There’s no denying it: we got hacked. Here’s what we learned and what you can learn, too.
On Wednesday, August 12, at approximately 3:30am, a barrage of malicious postings found their way to three of the University of Michigan’s most popular Facebook pages: Michigan Football, Michigan Basketball, and Michigan Athletics. Our Department of Information Technology Services (ITS) was first alerted to the inappropriate content by our user community. Community members across many of our other social properties also reached out with comments and direct messages.

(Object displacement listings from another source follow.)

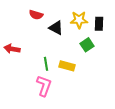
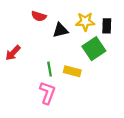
black triangle: (56, 28) -> (60, 30), turned -42
green square: (87, 45) -> (94, 49), size x1.5
red arrow: (12, 49) -> (13, 53), turned -56

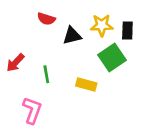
green line: (50, 69) -> (46, 74), moved
pink L-shape: (47, 93) -> (32, 110), moved

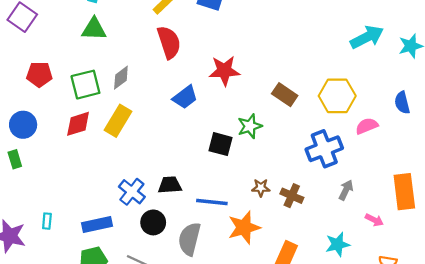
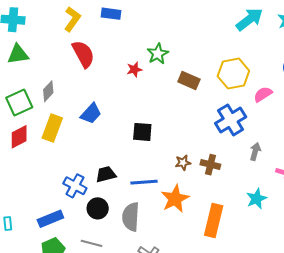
red star: (224, 71) -> (134, 69), size x0.6
blue trapezoid: (185, 97) -> (91, 114), moved
green star: (250, 126) -> (158, 54), moved

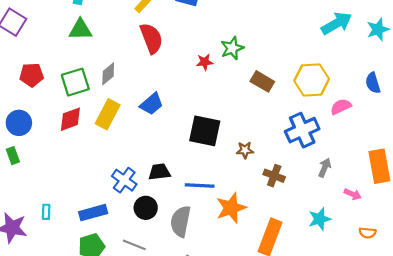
black square: (142, 132) -> (205, 131), size x1.4
brown star: (183, 163) -> (245, 150), moved

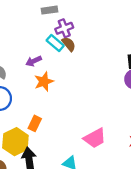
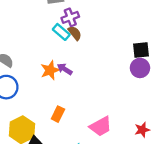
purple arrow: (34, 61) -> (65, 69), moved, turned 56
orange rectangle: (35, 123) -> (58, 114), moved

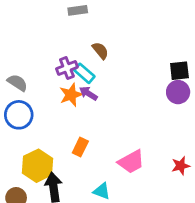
purple cross: (70, 17) -> (67, 68), moved
cyan rectangle: (61, 32) -> (84, 73), moved

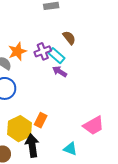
orange star: (71, 95) -> (17, 51), moved
orange rectangle: (80, 147) -> (41, 120), moved

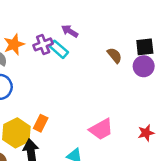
brown semicircle: (69, 38) -> (115, 55), moved
purple arrow: (60, 72) -> (70, 31), moved

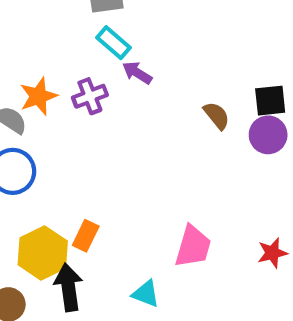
cyan rectangle: (59, 49) -> (114, 43), moved
pink trapezoid: (101, 129) -> (193, 246), turned -45

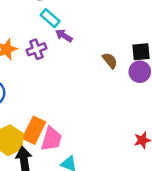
orange rectangle: (86, 236) -> (34, 130), size x1.5
pink trapezoid: (193, 246) -> (51, 139), moved

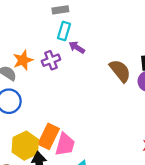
cyan rectangle: (50, 18) -> (64, 31), turned 66
brown semicircle: (110, 60) -> (120, 71), size x1.5

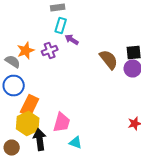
orange rectangle: (49, 136) -> (30, 106), moved

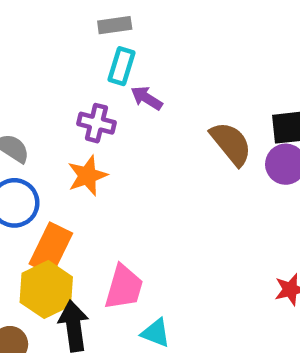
orange star: (26, 50) -> (87, 176), moved
purple cross: (50, 50) -> (96, 123), turned 35

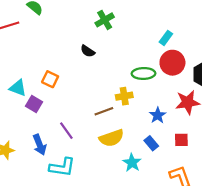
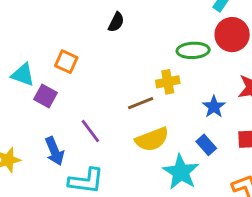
black semicircle: (88, 51) -> (116, 22), turned -96
cyan star: (132, 163) -> (181, 172), size x1.4

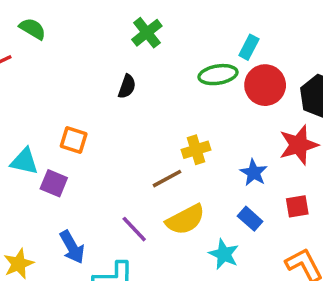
green ellipse: (193, 50) -> (218, 75), moved
purple line: (90, 131) -> (134, 229), moved
cyan star: (181, 172) -> (224, 254), size x0.7

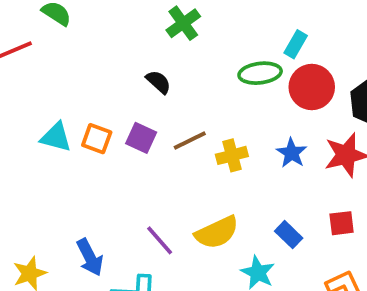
black semicircle: (127, 86) -> (158, 82), turned -70
cyan triangle: (24, 161) -> (56, 137), moved
blue star: (254, 173) -> (292, 153), moved
brown line: (167, 179) -> (190, 140), moved
purple square: (54, 183) -> (141, 138), moved

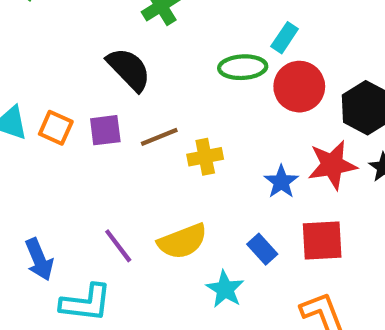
black semicircle: (158, 82) -> (129, 69), size x1.6
purple square: (141, 138) -> (105, 130), turned -36
blue star: (292, 153) -> (281, 182), moved
red square: (342, 223) -> (322, 240), size x1.5

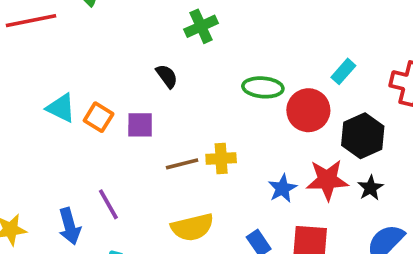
cyan rectangle: (285, 38) -> (343, 71), moved
black semicircle: (129, 69) -> (167, 76), size x0.6
brown line: (159, 137) -> (182, 164), moved
purple line: (118, 246) -> (108, 204), moved

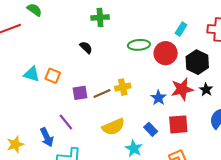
green cross: (201, 26) -> (100, 17), turned 30
purple square: (140, 125) -> (80, 93), moved

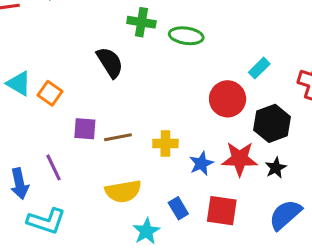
green ellipse: (139, 45) -> (186, 36), moved
black semicircle: (86, 47) -> (110, 62), size x1.5
yellow cross: (123, 87) -> (165, 143), moved

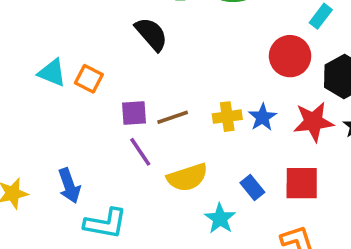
blue star: (201, 163) -> (262, 117), moved
purple line: (54, 167) -> (140, 152), moved

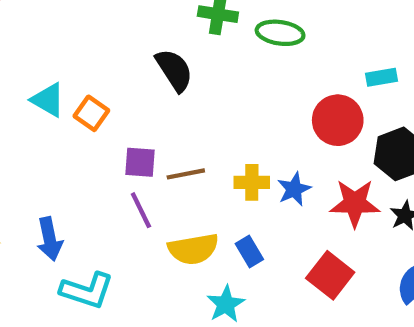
cyan rectangle: (321, 16) -> (381, 77), turned 35
red square: (302, 183) -> (330, 275), turned 30
blue rectangle: (252, 187) -> (249, 251), moved

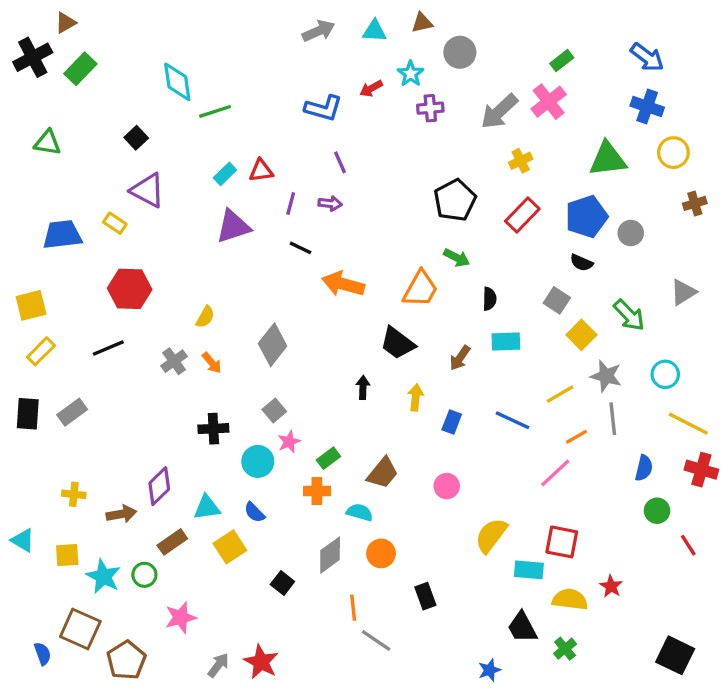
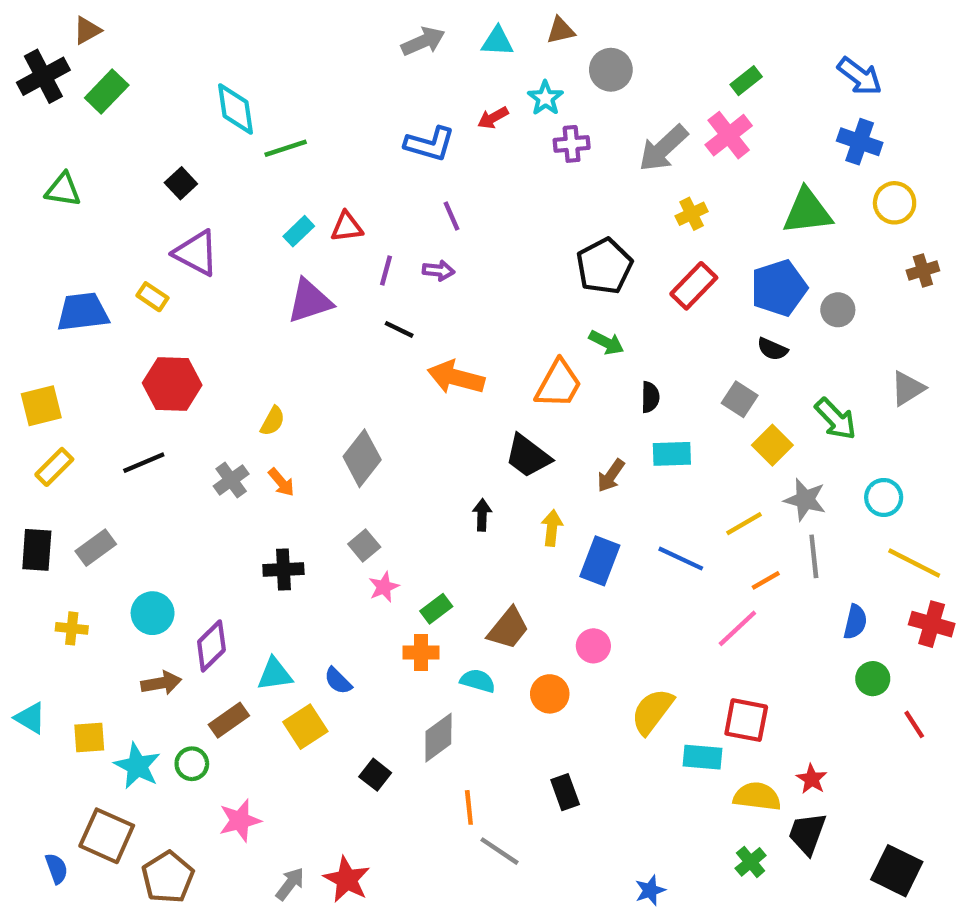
blue rectangle: (452, 422) -> (600, 561), size x1.5
cyan circle: (258, 461) -> (153, 613), moved
yellow cross: (74, 494) -> (72, 628), moved
orange circle: (381, 553) -> (550, 694), moved
black trapezoid: (522, 627) -> (807, 834), moved, turned 48

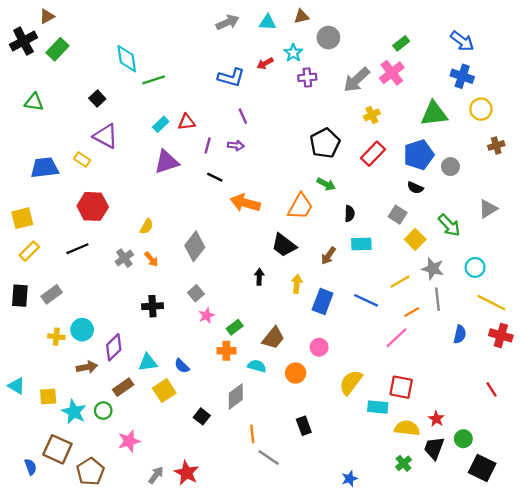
yellow cross: (72, 628) -> (56, 337), moved
green circle: (873, 679) -> (463, 439), moved

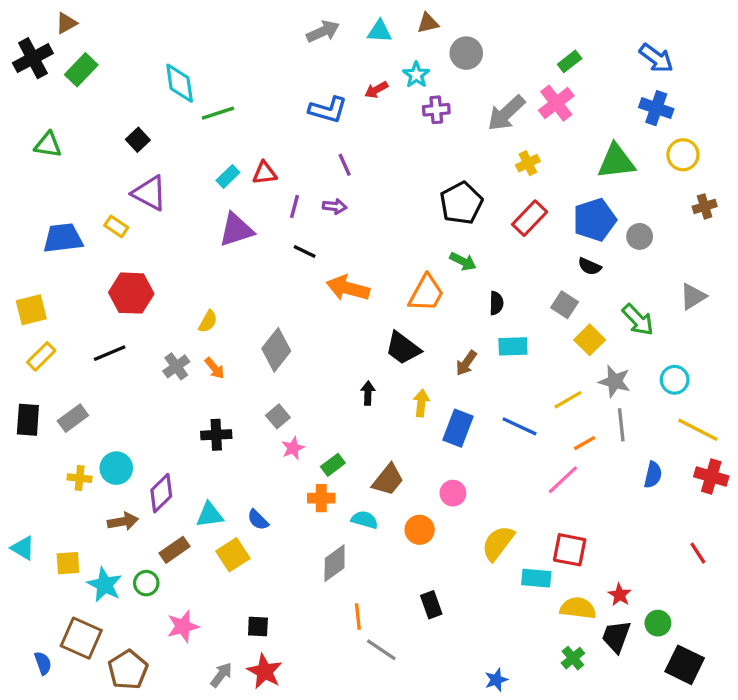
black square: (202, 416) -> (258, 626), moved, turned -35

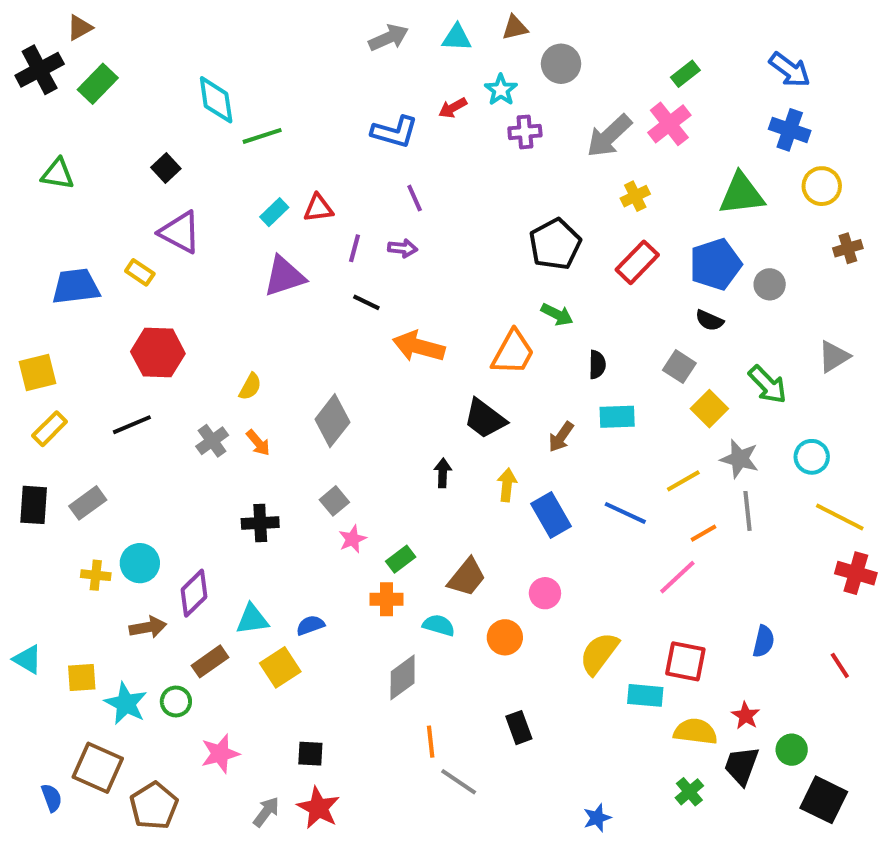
blue rectangle: (458, 428) -> (551, 515), turned -51
blue semicircle: (653, 475) -> (764, 641), moved
blue semicircle: (258, 520) -> (310, 625), turned 115

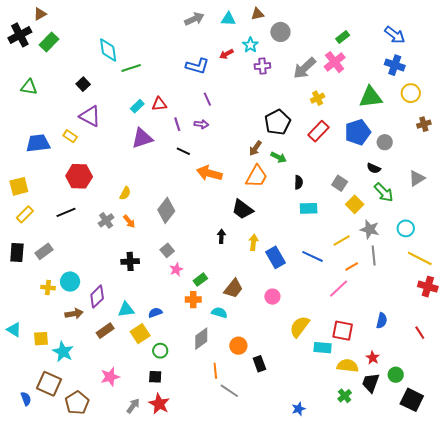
purple line: (354, 248) -> (177, 124), turned -32
black semicircle: (709, 320) -> (374, 168), moved
brown arrow: (561, 437) -> (255, 148), moved
orange circle: (505, 637) -> (238, 346), moved
green circle: (176, 702) -> (160, 351), moved

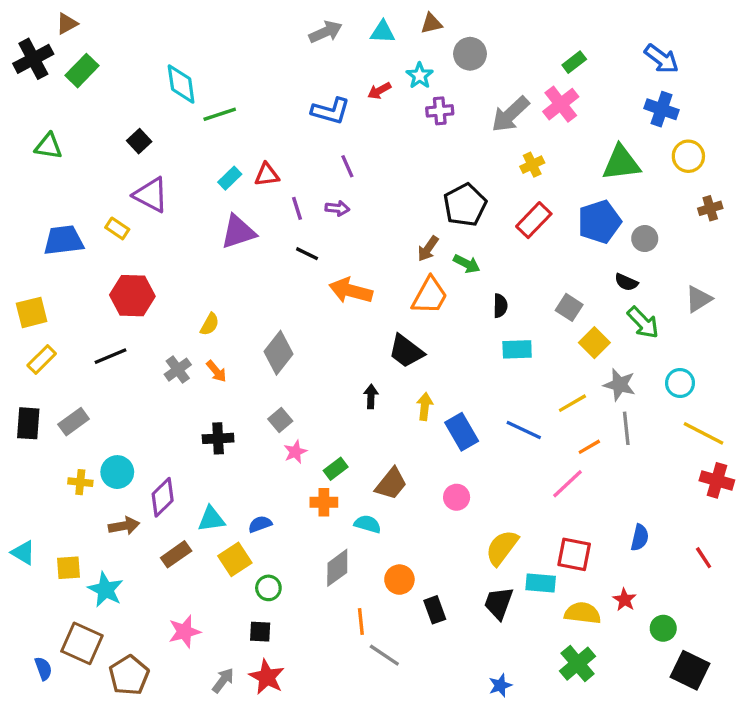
black trapezoid: (371, 383) -> (499, 603), moved
green cross: (345, 396) -> (578, 664), size x1.5

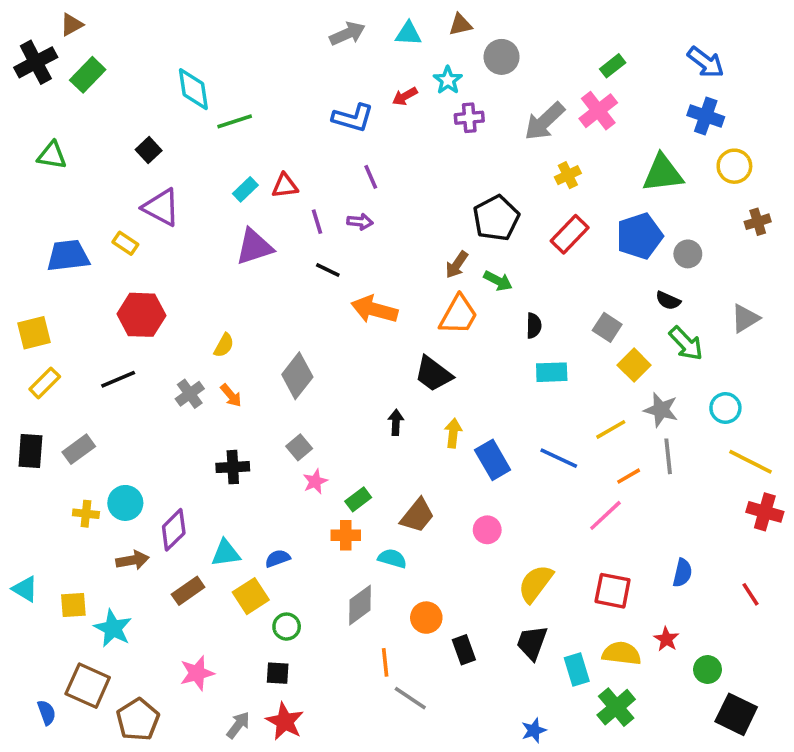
cyan rectangle: (541, 583) -> (577, 670), moved, turned 68

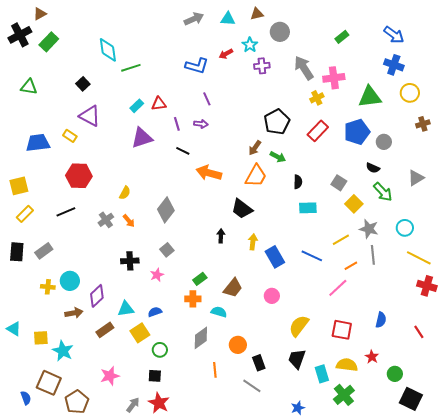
pink cross: (598, 111) -> (334, 78), moved, turned 30
gray arrow: (545, 121) -> (304, 68), turned 100
pink star: (315, 481) -> (157, 275), moved
gray line: (410, 698) -> (252, 386), moved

By 5am ITS in turn had notified the University Director of Social Media, the Office of Public Affairs and Internal Communications, and the Department of Public Safety and Security. Likewise, members of Michigan Athletics’ external communications staff awoke to a multitude of notifications, voicemails, and text messages. By 6am the story of our hacking and a full array of screenshots were being discussed across the airwaves and on online news outlets.
After quickly establishing that this was not the work of a disgruntled employee, and confirming that we had lost all administrative access to the accounts, we began furiously flagging content, pages, and any Facebook organizational contacts we could find. As the owners of the sixth-largest higher-ed Facebook audience in the nation and the largest pages in collegiate athletics for football and basketball, one might think we have Facebook on speed-dial; however, that was not the case. Further complicating the situation was the fact that many of the contacts we did have were in a variety of time zones, and many were still sleeping. In the end, it was actually Facebook’s London (UK) team that came to our rescue, thanks to a connection made through a former agency peer who then reached out to a Facebook client partner at one of Michigan’s robust auto industry social teams.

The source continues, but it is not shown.